Conversational Language

LLMs are being increasingly used as the foundation of conversational AI and chatbots. They could offer a greater understanding of the conversation and context than current conversational technology. Facebook’s BlenderBot can, for instance, carry on long, contextual conversations with humans. Google’s BERT understands search queries and is a component of DialogFlow, the company’s chatbot engine. Google’s LaMBA was designed to be used for dialog. One of its engineers was convinced that the LLM was a sentient entity after interacting with it.

These LLMs are not all perfect conversations. These LLMs are trained to mimic past human language. These systems have been a work in progress. Although they are being improved, hate speech is still not completely removed.

Knowledge Management Applications

LLMs are being used to manage text-based knowledge (or possibly image- or video-based knowledge) within an organization. Many large companies have found it challenging to manage large amounts of knowledge because the creation of structured knowledge bases is labor-intensive. Some research suggests that LLMs are effective in managing knowledge for an organization when model training is tailored to a specific text-based body of knowledge within the organization. Questions could be used to access the knowledge contained within an LLM.

Some companies are exploring LLM-based Knowledge Management in collaboration with leading commercial LLM providers. Morgan Stanley is collaborating with OpenAI’s GPT-3 to refine training for wealth management content. This will allow financial advisors to search for knowledge within their firm and easily create content tailored for clients. Users of these systems may need assistance or training in creating prompts. The knowledge outputs from the LLMs could also need to be edited or reviewed before they are applied. If these issues are resolved, LLMs can help to rekindle knowledge management and make it more effective.

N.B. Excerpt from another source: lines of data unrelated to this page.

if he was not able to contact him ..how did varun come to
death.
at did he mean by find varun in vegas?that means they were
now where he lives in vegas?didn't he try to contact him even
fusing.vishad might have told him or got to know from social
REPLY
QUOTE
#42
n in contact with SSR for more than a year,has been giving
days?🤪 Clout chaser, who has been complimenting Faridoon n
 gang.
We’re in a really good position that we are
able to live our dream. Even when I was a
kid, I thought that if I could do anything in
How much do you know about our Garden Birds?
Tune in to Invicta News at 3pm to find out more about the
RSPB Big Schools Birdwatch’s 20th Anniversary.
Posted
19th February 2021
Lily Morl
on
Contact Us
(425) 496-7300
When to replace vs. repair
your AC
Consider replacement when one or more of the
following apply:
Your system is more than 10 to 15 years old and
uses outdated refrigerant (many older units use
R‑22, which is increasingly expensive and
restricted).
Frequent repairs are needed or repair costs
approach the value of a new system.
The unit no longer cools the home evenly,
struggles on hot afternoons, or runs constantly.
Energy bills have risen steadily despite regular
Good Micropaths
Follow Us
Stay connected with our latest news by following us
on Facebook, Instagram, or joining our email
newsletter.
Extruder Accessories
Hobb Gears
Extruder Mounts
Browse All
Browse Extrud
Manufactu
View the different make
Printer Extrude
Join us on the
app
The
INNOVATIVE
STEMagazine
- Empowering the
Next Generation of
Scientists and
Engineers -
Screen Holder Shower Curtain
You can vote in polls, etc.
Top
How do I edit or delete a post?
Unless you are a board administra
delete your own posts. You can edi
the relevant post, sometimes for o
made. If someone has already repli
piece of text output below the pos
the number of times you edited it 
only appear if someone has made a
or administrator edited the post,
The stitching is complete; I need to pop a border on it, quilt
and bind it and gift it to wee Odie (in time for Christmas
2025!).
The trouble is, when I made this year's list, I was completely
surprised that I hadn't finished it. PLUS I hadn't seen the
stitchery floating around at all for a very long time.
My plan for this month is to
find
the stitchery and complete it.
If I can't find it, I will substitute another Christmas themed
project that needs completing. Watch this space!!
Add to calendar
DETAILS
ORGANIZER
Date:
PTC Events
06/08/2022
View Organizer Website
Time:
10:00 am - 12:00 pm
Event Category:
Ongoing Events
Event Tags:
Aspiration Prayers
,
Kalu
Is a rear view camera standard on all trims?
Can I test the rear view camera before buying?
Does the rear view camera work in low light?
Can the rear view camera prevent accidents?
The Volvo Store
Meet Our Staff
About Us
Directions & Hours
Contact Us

These generative AI systems have already led to many legal and ethical questions. Deepfakes, or AI-generated images and videos, which appear to be real but aren’t, have already appeared in the media, entertainment, and politics. To create deepfakes, you needed a lot of computing knowledge. Now, anyone can create them. OpenAI tried to prevent fake images by “watermarking”, or adding a unique symbol, to each DALL-E 2 picture. In the future, more controls will be needed — especially as generative videos become mainstream.

The question of what is original content and proprietary content also arises with the advent of generative AI. The providers of these systems claim that the text and images created are theirs since they do not look exactly like previous content. They are derivatives of the text and images that were used to train the model. These technologies will be a major source of work for intellectual-property attorneys in the future.

These examples should make it clear that we have only just begun to scratch the surface of the possibilities of generative AI for businesses and their people. In the future, it may be common for these systems to create all or most of our written and image-based content, including emails, letters, or computer programs. They could also provide drafts for blog posts, presentations, or videos. The development of these capabilities will have unforeseeable and dramatic implications for intellectual property and content ownership. However, they are likely to also revolutionize creativity and knowledge. If these AI models progress at the same rate as they have over the past few years, it is hard to imagine the possibilities and implications they could bring.

About the author

Kobe Digital is a unified team of performance marketing, design, and video production experts. Our mastery of these disciplines is what makes us effective. Our ability to integrate them seamlessly is what makes us unique.